**Work required**
From the records below, take each line where the string "target" shows up and copy it.

[Collected data]
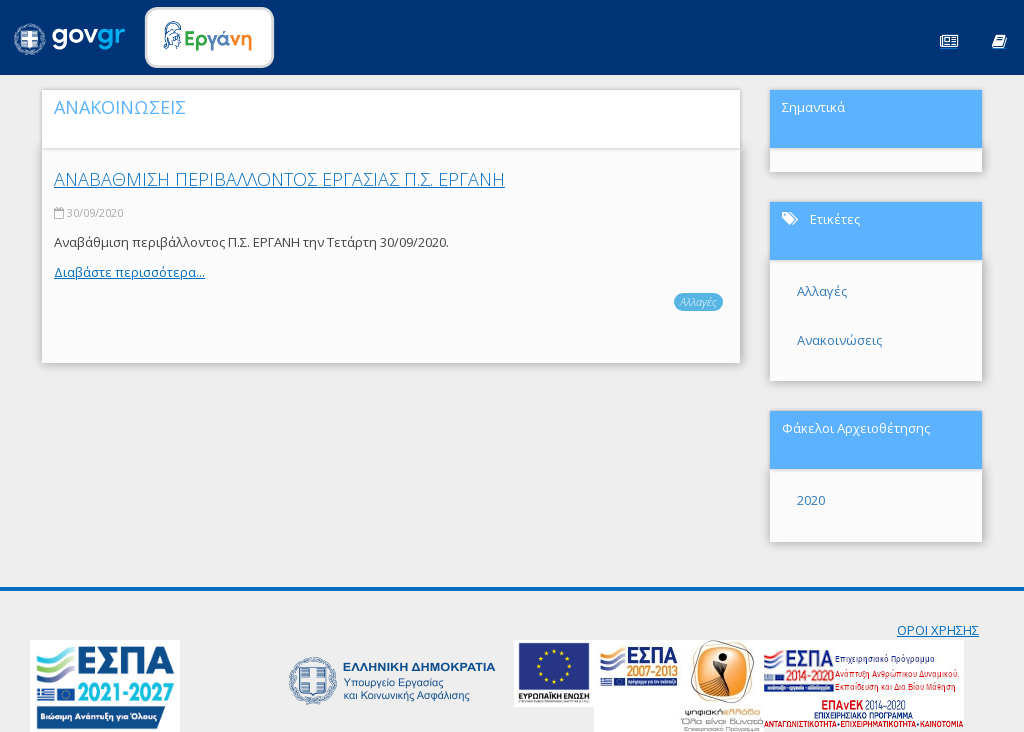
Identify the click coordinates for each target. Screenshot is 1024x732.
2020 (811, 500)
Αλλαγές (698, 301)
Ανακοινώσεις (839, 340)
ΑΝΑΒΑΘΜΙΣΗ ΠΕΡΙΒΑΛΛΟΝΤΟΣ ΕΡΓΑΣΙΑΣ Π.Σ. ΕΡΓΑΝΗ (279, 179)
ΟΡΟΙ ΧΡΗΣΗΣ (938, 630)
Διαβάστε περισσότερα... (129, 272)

--

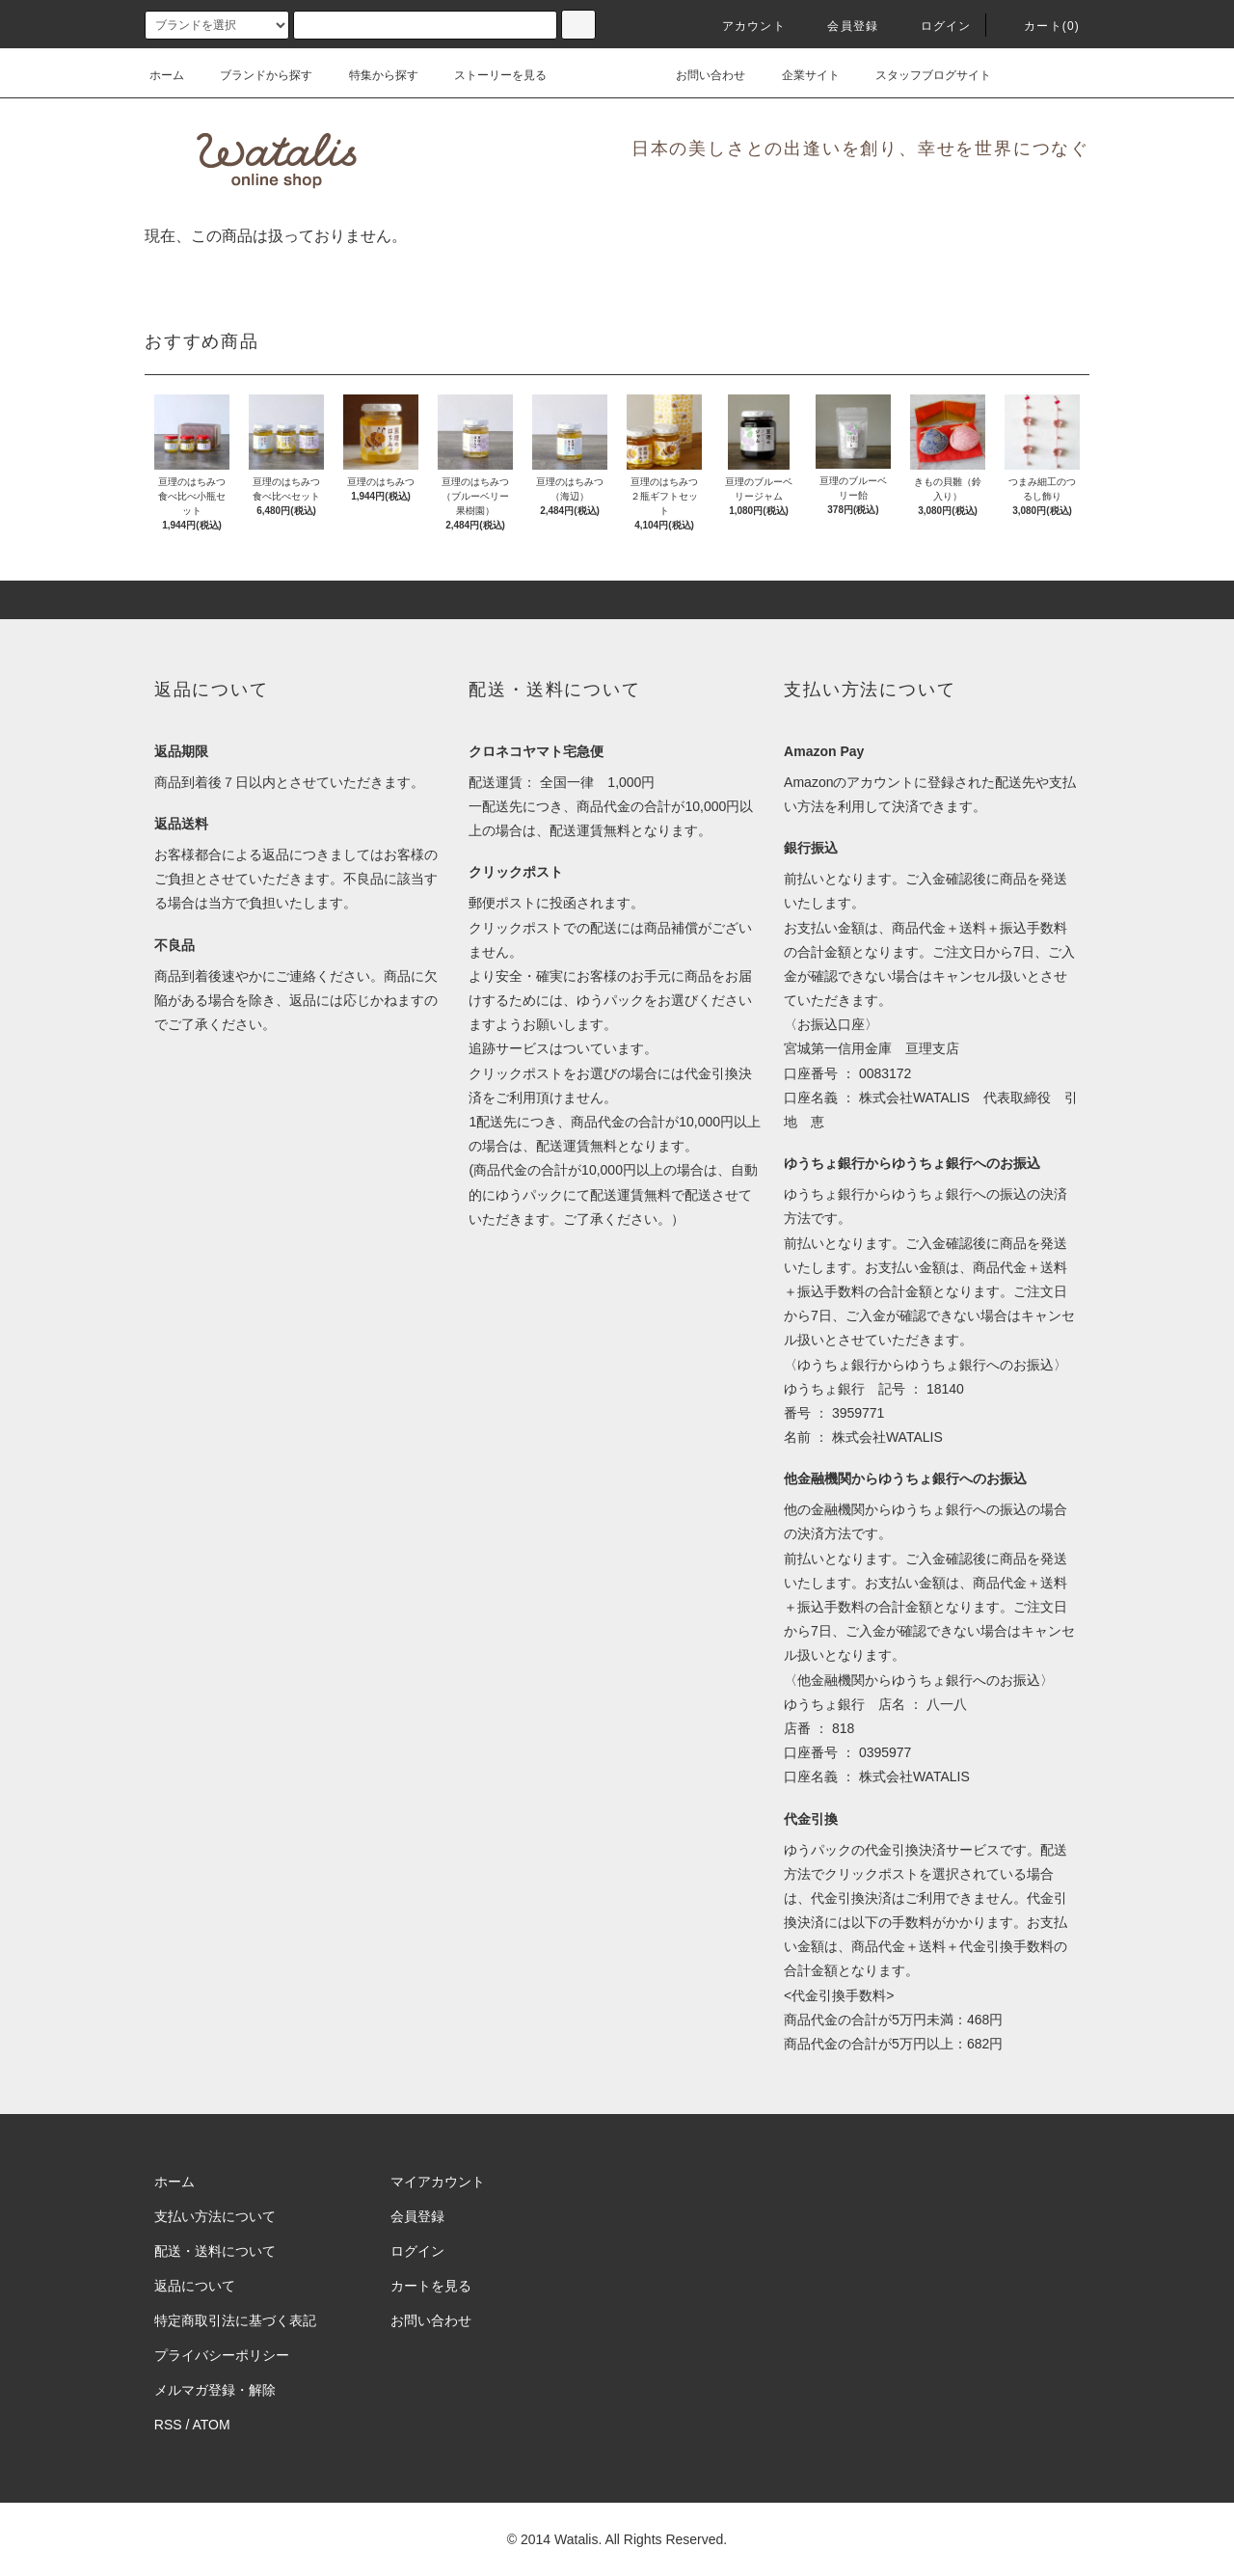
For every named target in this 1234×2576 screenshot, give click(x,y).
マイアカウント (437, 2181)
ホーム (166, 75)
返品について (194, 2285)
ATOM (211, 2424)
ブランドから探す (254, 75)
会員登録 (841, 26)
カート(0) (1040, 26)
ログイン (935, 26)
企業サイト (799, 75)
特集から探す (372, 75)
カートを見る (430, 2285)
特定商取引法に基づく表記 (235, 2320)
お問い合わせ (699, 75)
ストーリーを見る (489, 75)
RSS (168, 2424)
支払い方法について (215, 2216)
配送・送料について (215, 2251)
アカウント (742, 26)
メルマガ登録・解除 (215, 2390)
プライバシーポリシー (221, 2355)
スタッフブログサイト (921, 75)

**Problem solution**
Identify the click coordinates for each target. Screenshot is 1024x732.
For every named target in this 1234×2576 screenshot, give click(x,y).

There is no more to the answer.